Atlas-independent brain connectome analysis at voxel-level granularity: graph convolutional networks for etiology classification in newborns

Early identification of altered brain networks in neonates at risk for neurodevelopmental impairments is critical for timely intervention and improving outcomes. This study explores the potential of graph convolutional networks (GCNs) applied to structural brain connectomes at the voxel level granularity to classify neonatal connectomes by their underlying etiology: 51 children with congenital heart disease (CHD), 100 children born very preterm (PB), and 43 children with spina bifida aperta (SBA). Leveraging the flexibility of voxel-level parcellation, we captured fine-grained connectomic differences that improved classification performance (F1 = 0.78) compared to both atlas-based methods (F1 = 0.62) and a multilayer perceptron baseline model (F1 = 0.69).

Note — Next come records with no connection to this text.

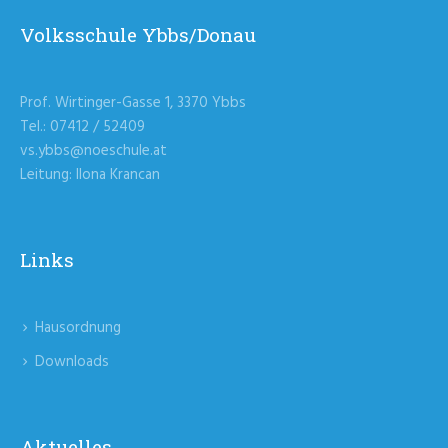
Volksschule Ybbs/Donau
Prof. Wirtinger-Gasse 1, 3370 Ybbs
Tel.: 07412 / 52409
vs.ybbs@noeschule.at
Leitung: Ilona Krancan
Links
Hausordnung
Downloads
Aktuelles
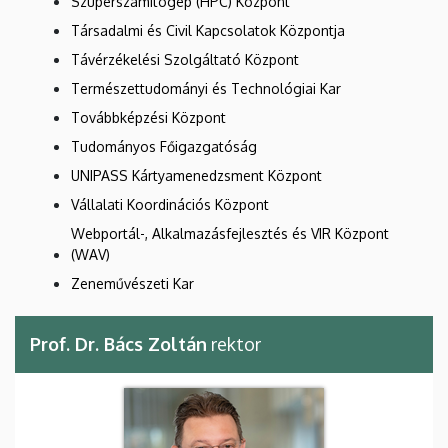
Szuperszámítógép (HPC) Központ
Társadalmi és Civil Kapcsolatok Központja
Távérzékelési Szolgáltató Központ
Természettudományi és Technológiai Kar
Továbbképzési Központ
Tudományos Főigazgatóság
UNIPASS Kártyamenedzsment Központ
Vállalati Koordinációs Központ
Webportál-, Alkalmazásfejlesztés és VIR Központ
(WAV)
Zeneművészeti Kar
Prof. Dr. Bács Zoltán
rektor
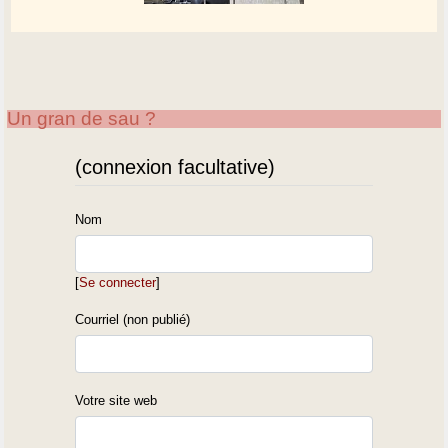
Un gran de sau ?
(connexion facultative)
Nom
[
Se connecter
]
Courriel (non publié)
Votre site web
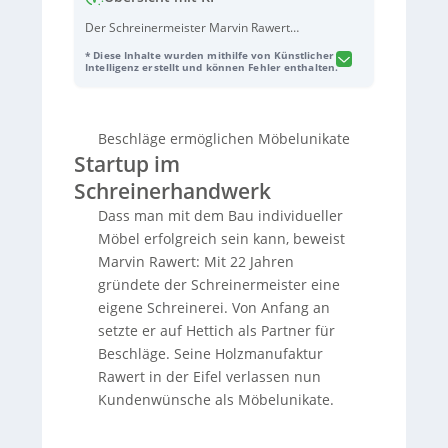
Der Schreinermeister Marvin Rawert
gründete mit 22 Jahren die Holzmanufaktur
* Diese Inhalte wurden mithilfe von Künstlicher
Rawert in der Eifel und setzt seit Beginn auf
Intelligenz erstellt und können Fehler enthalten.
Beschläge von Hettich. Dank hoher
Nachfrage wuchs der Betrieb schnell; nach
einem Werkstattbrand 2022 baute Rawert
Beschläge ermöglichen Möbelunikate
innerhalb von sechs Monaten neu auf und
Startup im
investierte in moderne CNC‑Technik sowie
Lackier- und Trockenräume. Heute fertigt
Schreinerhandwerk
ein neunköpfiges Team hochwertige
Dass man mit dem Bau individueller
Möbelunikate und plant eine Ausstellung,
um Privatkunden Qualitäts- und
Möbel erfolgreich sein kann, beweist
Funktionsunterschiede zum Standard zu
Marvin Rawert: Mit 22 Jahren
zeigen und mehr Laufkundschaft zu
gründete der Schreinermeister eine
gewinnen. Ein zentraler Erfolgsfaktor sind
eigene Schreinerei. Von Anfang an
für Rawert die gut verarbeitbaren Hettich-
setzte er auf Hettich als Partner für
Lösungen, insbesondere die
Actro 5D
Auszugsführung
für Holzschubkästen: Sie
Beschläge. Seine Holzmanufaktur
reduziert Reklamationen, ist flexibel
Rawert in der Eifel verlassen nun
konfigurierbar (z. B. Push-to-Open) und
Kundenwünsche als Möbelunikate.
nachrüstbar. Als Beispiel wird ein
deckenhoher, individuell geplanter
Kleiderschrank beschrieben, der mit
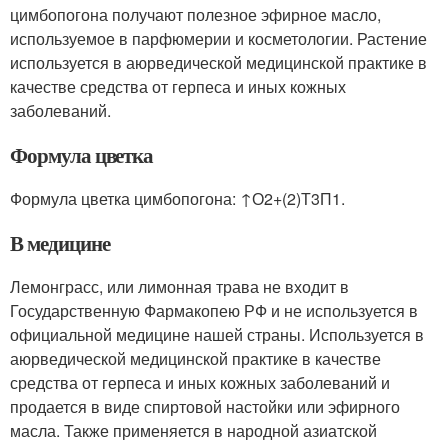
цимбопогона получают полезное эфирное масло,
используемое в парфюмерии и косметологии. Растение
используется в аюрведической медицинской практике в
качестве средства от герпеса и иных кожных
заболеваний.
Формула цветка
Формула цветка цимбопогона: ↑О2+(2)Т3П1.
В медицине
Лемонграсс, или лимонная трава не входит в
Государственную Фармакопею РФ и не используется в
официальной медицине нашей страны. Используется в
аюрведической медицинской практике в качестве
средства от герпеса и иных кожных заболеваний и
продается в виде спиртовой настойки или эфирного
масла. Также применяется в народной азиатской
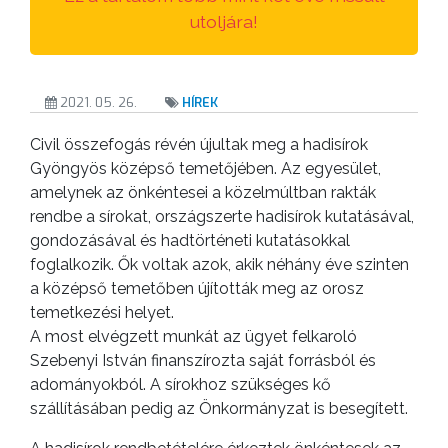
ANYAGOK
utoljára!
KISTÉRSÉG
2021. 05. 26.
HÍREK
GEOTERM-
GYÖNGYÖS
Civil összefogás révén újultak meg a hadisírok
Gyöngyös középső temetőjében. Az egyesület,
amelynek az önkéntesei a közelmúltban rakták
rendbe a sírokat, országszerte hadisírok kutatásával,
gondozásával és hadtörténeti kutatásokkal
foglalkozik. Ők voltak azok, akik néhány éve szinten
a középső temetőben újították meg az orosz
temetkezési helyet.
A most elvégzett munkát az ügyet felkaroló
Szebenyi István finanszírozta saját forrásból és
adományokból. A sírokhoz szükséges kő
szállításában pedig az Önkormányzat is besegített.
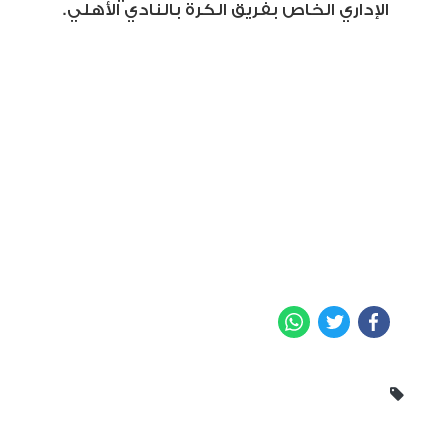
الإداري الخاص بفريق الكرة بالنادي الأهلي.
WhatsApp
Twitter
Facebook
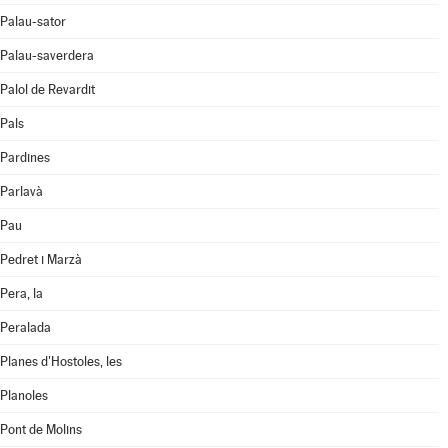
Palau-sator
Palau-saverdera
Palol de Revardit
Pals
Pardines
Parlavà
Pau
Pedret i Marzà
Pera, la
Peralada
Planes d'Hostoles, les
Planoles
Pont de Molins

This approach enables subject-specific parcellation without the need for predefined anatomical templates, facilitating the analysis of diverse brain morphologies and age ranges. Attribution analysis using integrated gradients provided interpretable insights into etiology-specific connectomic patterns, highlighting regions of potential neurodevelopmental importance, such as the Rolandic operculum, inferior parietal lobule, and inferior frontal gyrus. Lateralized attribution patterns in PB reflected known neurodevelopmental alterations, underscoring the value of interpretable graph learning for understanding etiology-specific connectomic features. This work represents an important step toward atlas-independent connectome analysis, offering a novel framework for studying diverse neonatal populations and advancing our understanding of early brain development.